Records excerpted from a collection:
_____
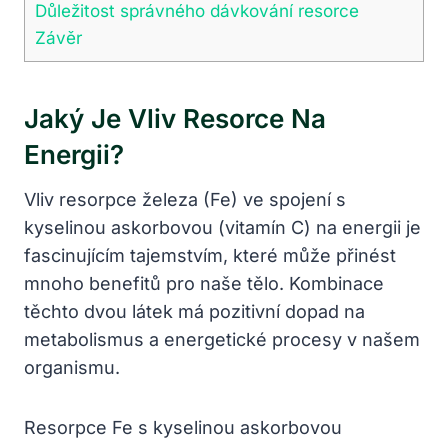
Důležitost správného dávkování resorce
Závěr
Jaký Je Vliv Resorce Na
Energii?
Vliv resorpce železa (Fe) ve spojení s
kyselinou askorbovou (vitamín C) na energii je
fascinujícím tajemstvím, které může přinést
mnoho benefitů pro naše tělo. Kombinace
těchto dvou látek má pozitivní dopad na
metabolismus a energetické procesy v našem
organismu.
Resorpce Fe s kyselinou askorbovou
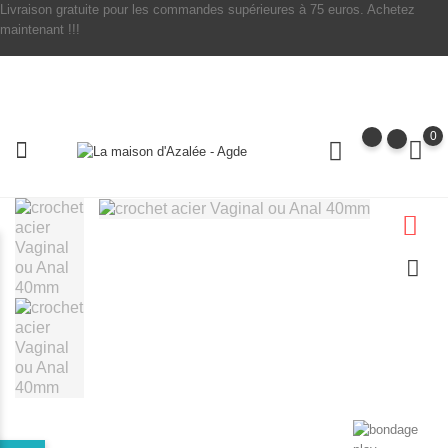
Livraison gratuite pour les commandes supérieures à 75 euros. Achetez
maintenant !!!
0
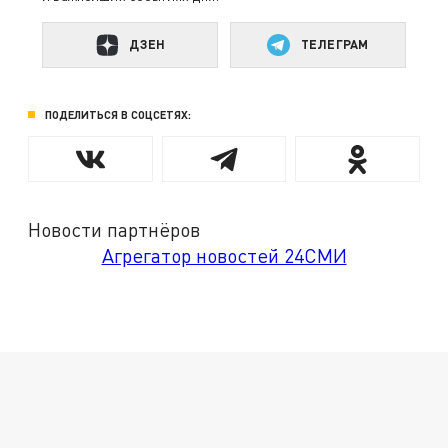
ДЗЕН
ТЕЛЕГРАМ
ПОДЕЛИТЬСЯ В СОЦСЕТЯХ:
Новости партнёров
Агрегатор новостей 24СМИ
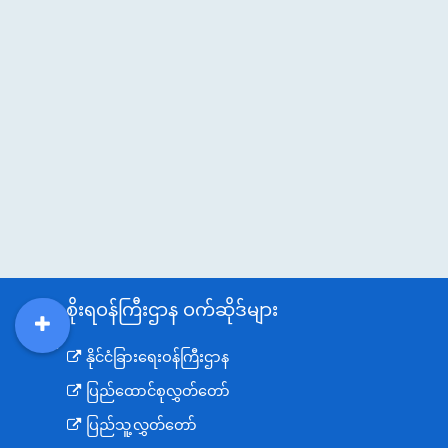
အစိုးရဝန်ကြီးဌာန ဝက်ဆိုဒ်များ
DDM
MOS
DSW
DOR
နိုင်ငံခြားရေးဝန်ကြီးဌာန
ပြည်ထောင်စုလွှတ်တော်
ပြည်သူ့လွှတ်တော်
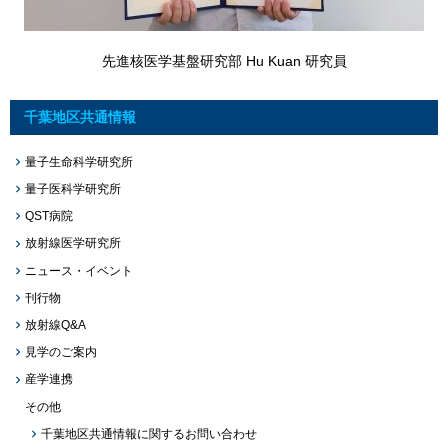
先進核医学基盤研究部 Hu Kuan 研究員
千葉地区共通情報
量子生命科学研究所
量子医科学研究所
QST病院
放射線医学研究所
ニュース・イベント
刊行物
放射線Q&A
見学のご案内
産学連携
その他
千葉地区共通情報に関するお問い合わせ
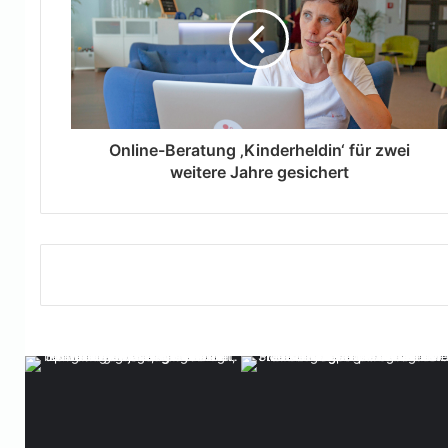
Online-Beratung ‚Kinderheldin‘ für zwei
weitere Jahre gesichert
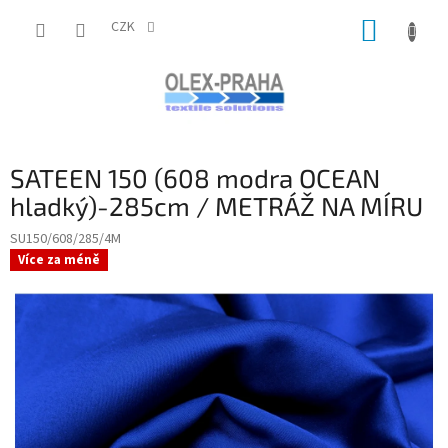
Přejít
NÁKUP
na
CZK
obsah
KOŠÍK
SATEEN 150 (608 modra OCEAN
hladký)-285cm / METRÁŽ NA MÍRU
SU150/608/285/4M
Více za méně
_____
Set down the records above exactly as written, beginning with the first line and ending with the line that contains "Агрегатор новостей 24СМИ", and do not include pictures.

Answer to this task »
Důležitost správného dávkování resorce
Závěr
Jaký Je Vliv Resorce Na
Energii?
Vliv resorpce železa (Fe) ve spojení s
kyselinou askorbovou (vitamín C) na energii je
fascinujícím tajemstvím, které může přinést
mnoho benefitů pro naše tělo. Kombinace
těchto dvou látek má pozitivní dopad na
metabolismus a energetické procesy v našem
organismu.
Resorpce Fe s kyselinou askorbovou
Livraison gratuite pour les commandes supérieures à 75 euros. Achetez
maintenant !!!
0
ДЗЕН
ТЕЛЕГРАМ
ПОДЕЛИТЬСЯ В СОЦСЕТЯХ:
Новости партнёров
Агрегатор новостей 24СМИ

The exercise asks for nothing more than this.